## PROBLEM
Exact copy required. Repeat the records, but keep the pictures out.

──────── DATASET RECORDS

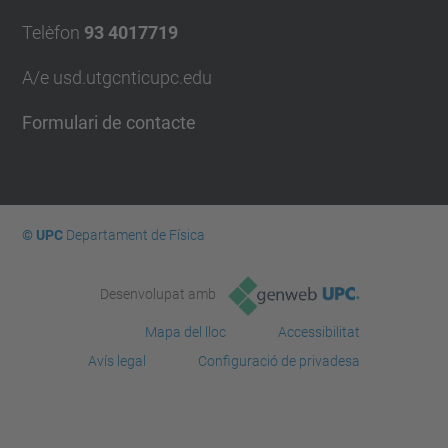
Telèfon
93 4017719
A/e usd.utgcntic
upc.edu
Formulari de contacte
© UPC
Departament de Física
Desenvolupat amb
Mapa del lloc
Accessibilitat
Avís legal
Configuració de privadesa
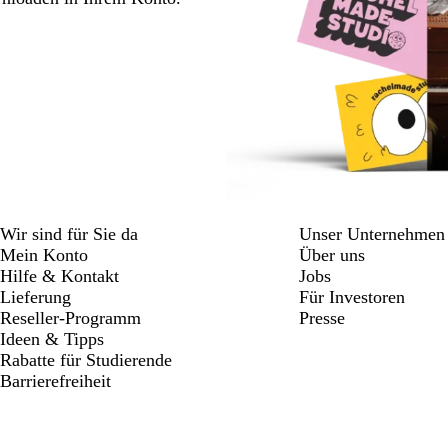
Wir sind für Sie da
Unser Unternehmen
Mein Konto
Über uns
Hilfe & Kontakt
Jobs
Lieferung
Für Investoren
Reseller-Programm
Presse
Ideen & Tipps
Rabatte für Studierende
Barrierefreiheit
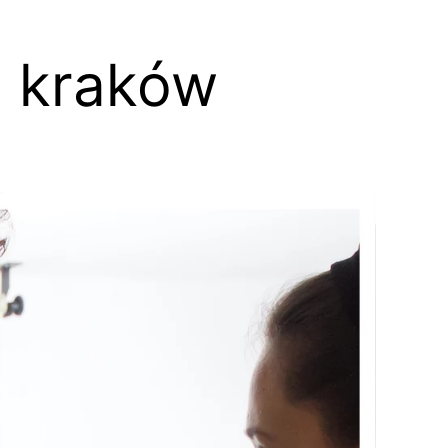
i kraków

────────────────

## TASK SOLUTION
Telèfon
93 4017719
A/e usd.utgcntic
upc.edu
Formulari de contacte
© UPC
Departament de Física
Desenvolupat amb
Mapa del lloc
Accessibilitat
Avís legal
Configuració de privadesa
Wir sind für Sie da
Unser Unternehmen
Mein Konto
Über uns
Hilfe & Kontakt
Jobs
Lieferung
Für Investoren
Reseller-Programm
Presse
Ideen & Tipps
Rabatte für Studierende
Barrierefreiheit
i kraków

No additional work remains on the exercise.